Voulez-vous valser grand-père,
Tout comme au bon vieux temps
Quand vous aviez vingt ans
Sur un air qui vous rappelle
Combien la vie était belle ?»

Sur le coup de seize heures on a cru que les ténors de la politique locale, départementale et même nationale pallieraient cet oubli fâcheux mais au lieu de pousser la chansonnette, le quatuor Dézélus (François André, Véra Briand, Jean-Luc Chenut, Sylvain Le Moal) * n’a fait que parler de son propre bon vieux temps, se contentant de fredonner sans la musique les paroles de « Je vous parle d’un temps que les moins de vingt ans ne peuvent pas connaître », de « Je ne sais pourquoi j’allais danser à Villejean au musette », de « La Bohème » et de « Je m’voyais déjà ».

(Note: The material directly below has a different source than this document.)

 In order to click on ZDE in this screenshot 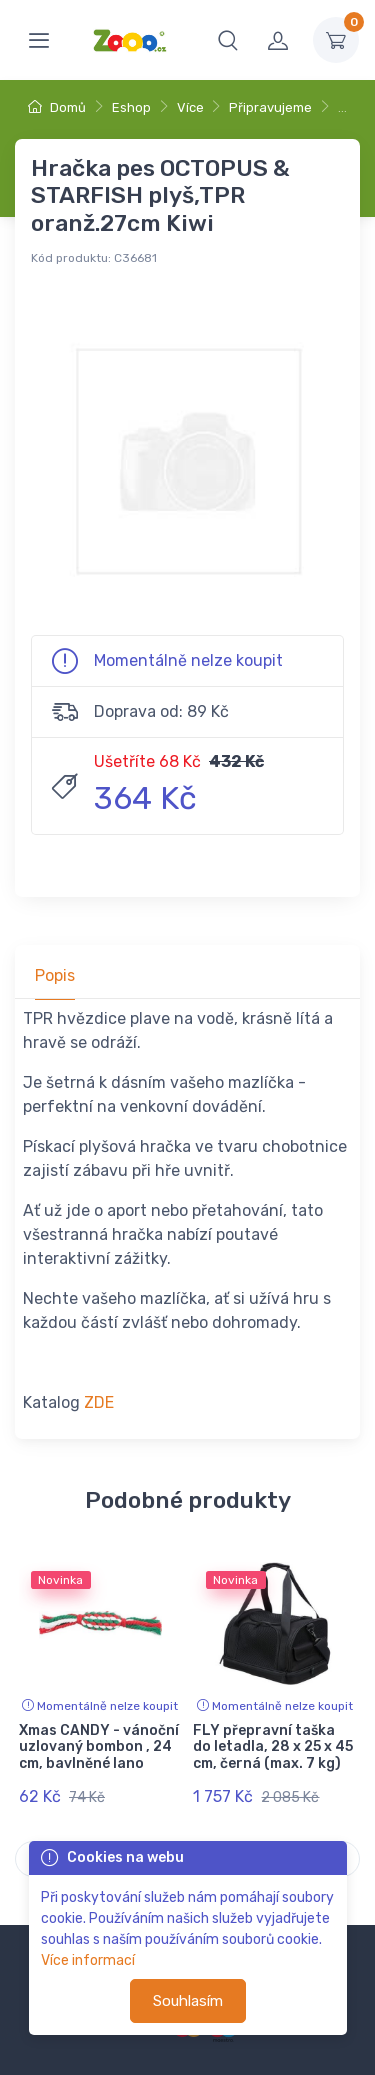, I will do `click(99, 1402)`.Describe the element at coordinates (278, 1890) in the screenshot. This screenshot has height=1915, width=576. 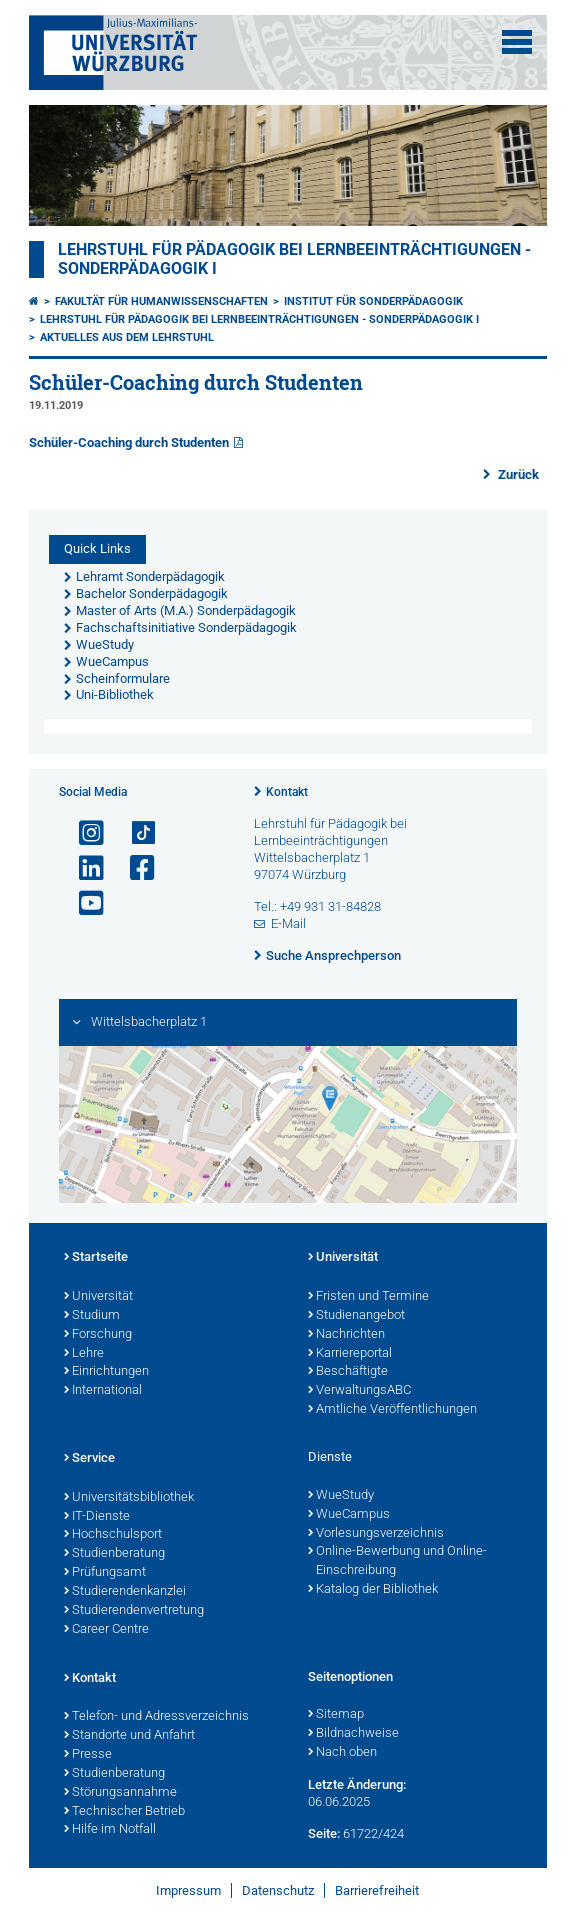
I see `Datenschutz` at that location.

Du coup, une fois les discours terminés, le nombreux public et les résidents frustrés se sont rués sur le grand gâteau d’anniversaire.

Ah oui, c’est vrai, on a oublié de vous le dire : c’est la Maison de retraite Raymond Thomas qui fêtait ses vingt ans d’existence ce jour-là.

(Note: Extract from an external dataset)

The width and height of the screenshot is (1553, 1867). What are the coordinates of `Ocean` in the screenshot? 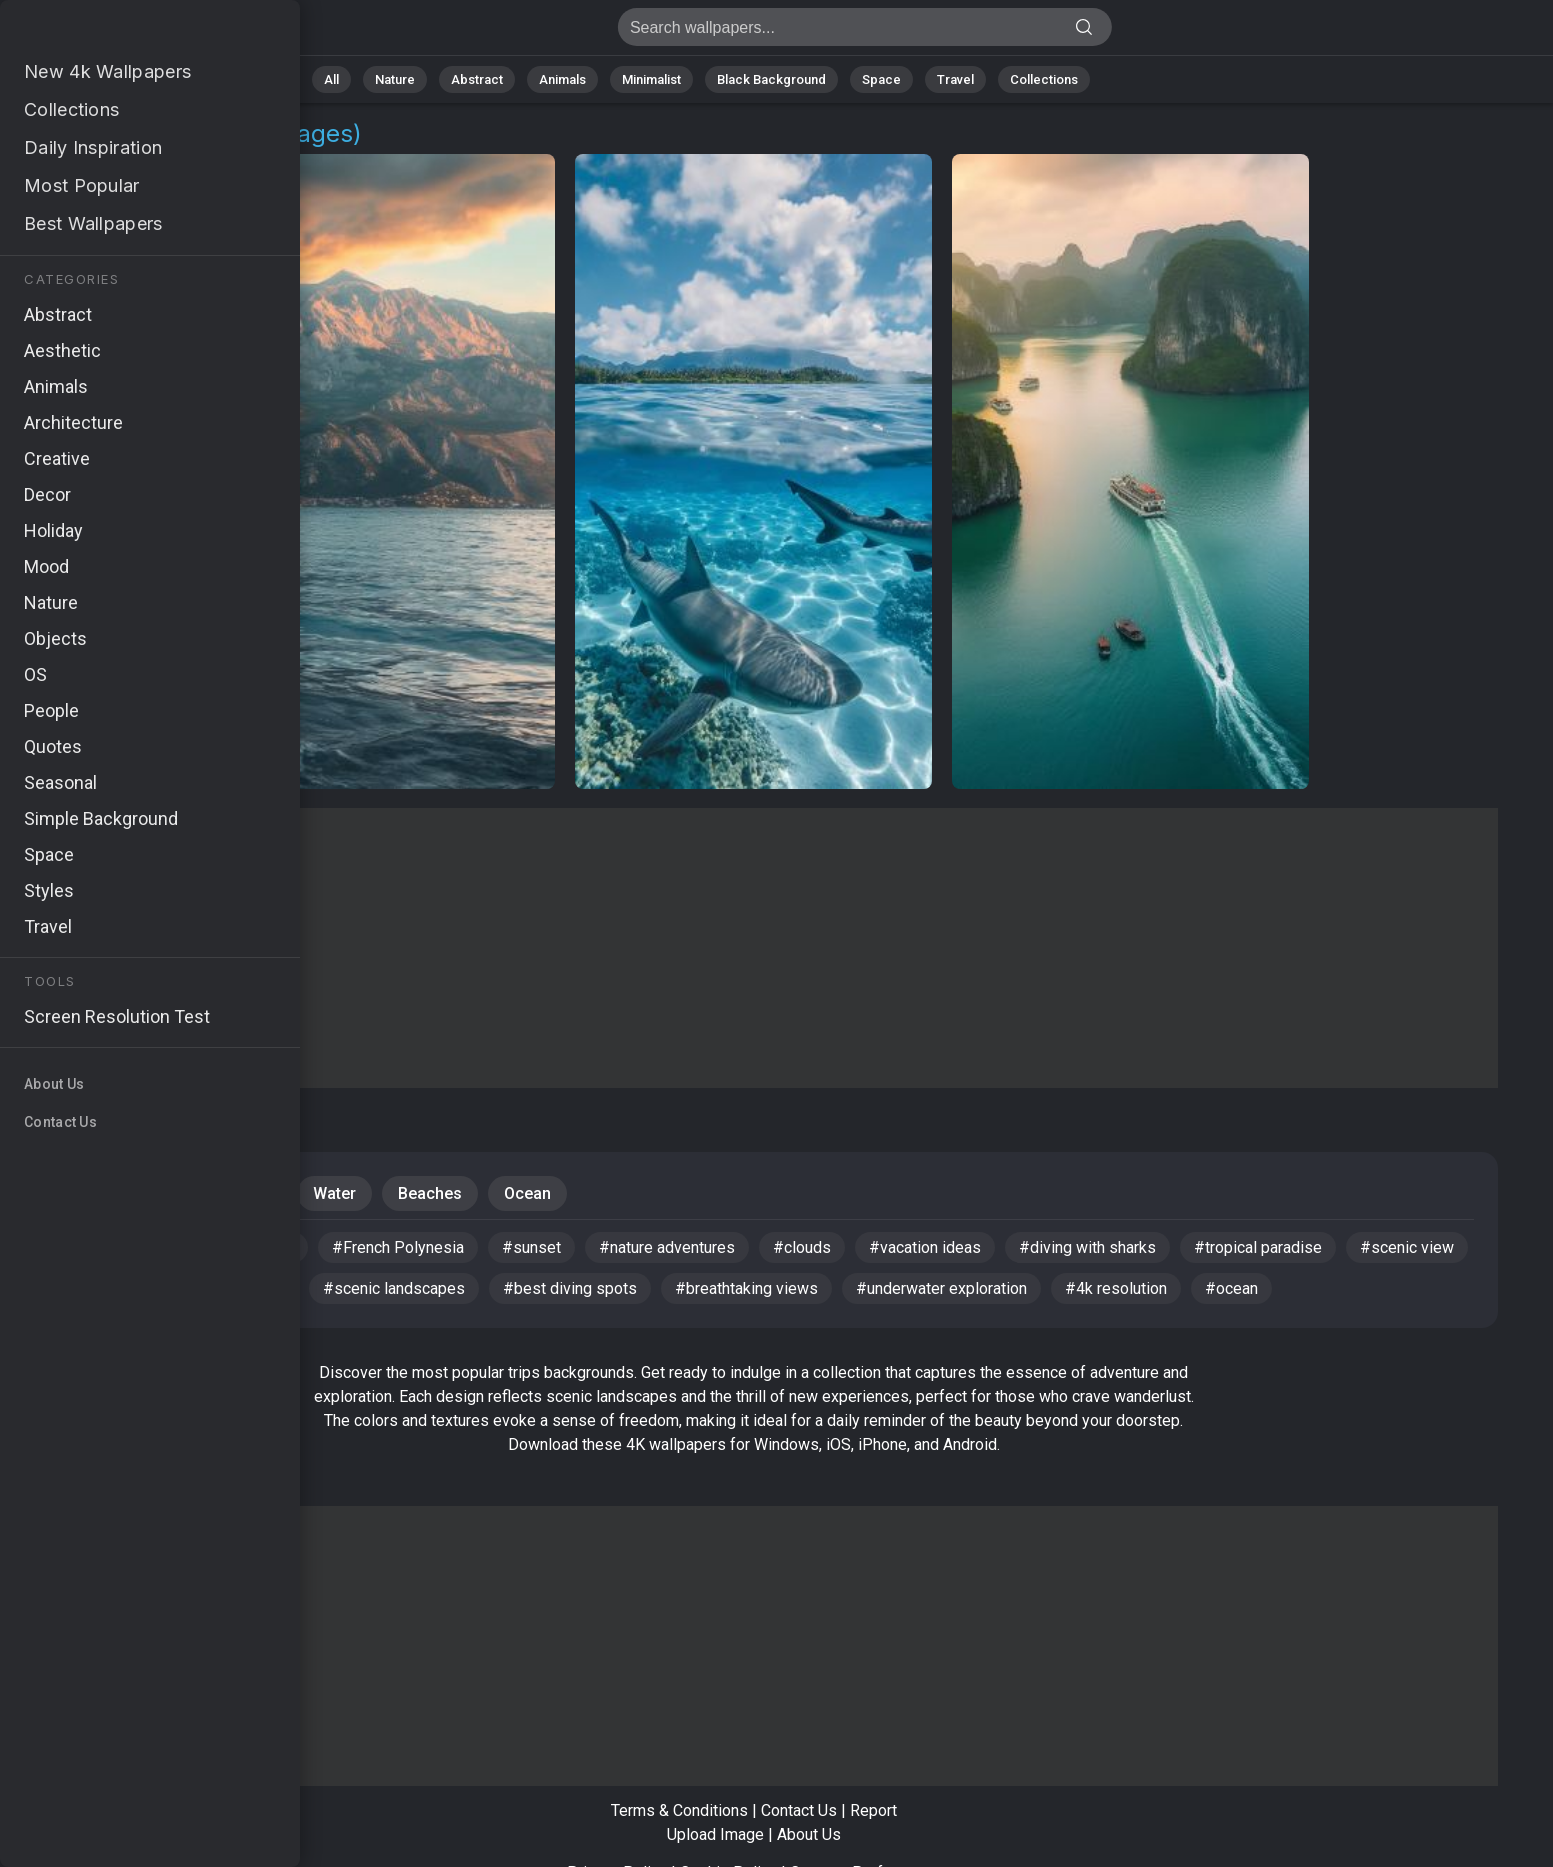 It's located at (527, 1193).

On a eu droit pour l’occasion à un pot-pourri de madisons, à une chorégraphie sauvage sur la musique de «Les pouces en avant (tchic et tchac han han)» de Kris Law et même à la fièvre disco du samedi soir grâce au «Saint-Malo» de Strollad et à « Magic in the air » de Magic System interprétés par l’accordéoniste. Le personnel de l'établissement et les danseuses du groupe « la Ritournelle » ont fait virevolter tout le monde. Les cannes et déambulateurs ont valsé et c’est tout juste si on n’a pas cassé les fauteuils roulants comme au temps béni des concerts de Gilbert Bécaud ou Johnny Hallyday à l’Olympia. Dieu merci, la mode féminine d’envoyer sa petite culotte sur la scène pour dire son amour à l’artiste s’est perdue ! Même Madonna ne balance plus la sienne au public !

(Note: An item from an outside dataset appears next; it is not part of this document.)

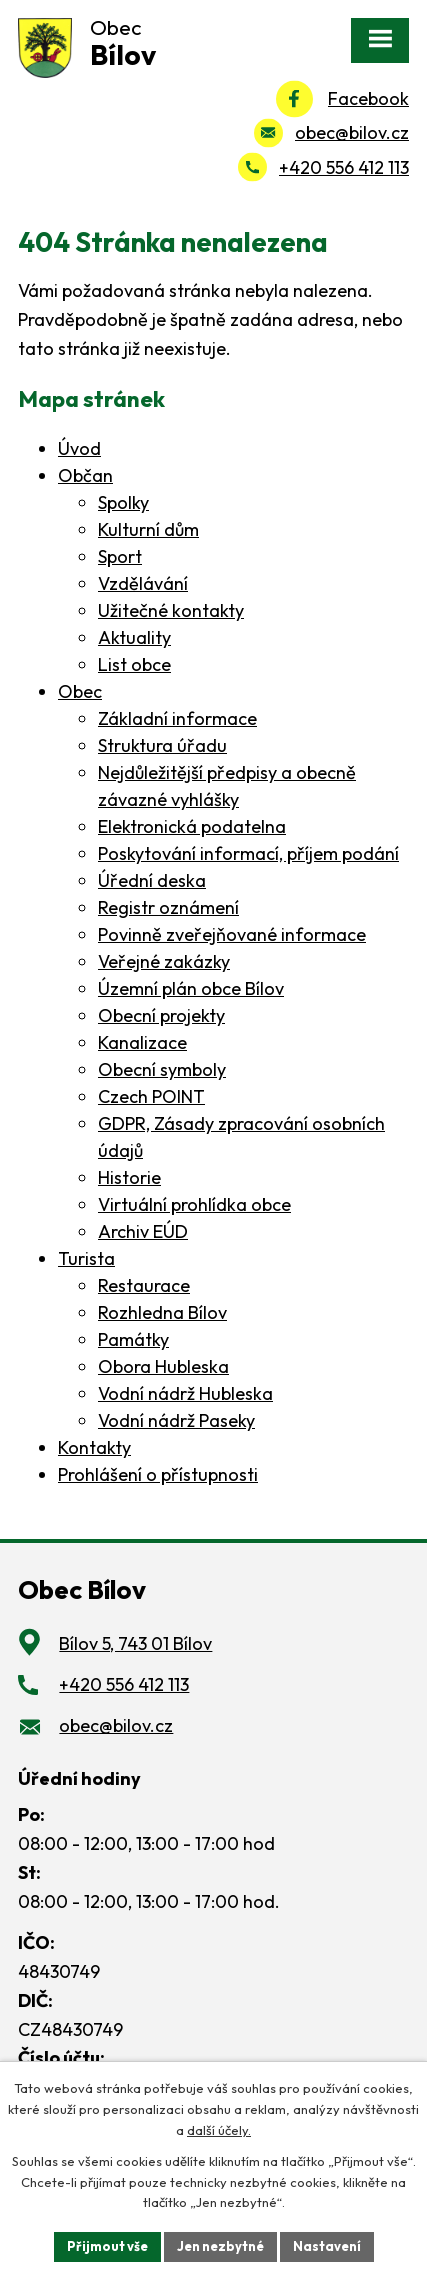 The width and height of the screenshot is (427, 2277). Describe the element at coordinates (248, 853) in the screenshot. I see `Poskytování informací, příjem podání` at that location.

Félicitations donc à toutes celles et ceux, personnel, encadrement, médecins et bénévoles qui oeuvrent quotidiennement pour que les 80 personnes âgées, non, pardon, les 80 seniors bien conservé.e.s, dont huit centenaires, qui logent ici puissent chanter ad libitum :

« Y'a d'la joie bonjour, bonjour les hirondelles
Y'a d'la joie dans le ciel par-dessus les toits
Y'a d'la joie et du soleil dans les ruelles
Y'a d'la joie partout, y'a d'la joie"


*
Nous avons l’air de nous moquer gentiment de nos représentants mais il faut remercier François André d’avoir déposé sur la toile un compte-rendu de ces festivités un peu plus sobre et donc un peu plus sérieux que le nôtre.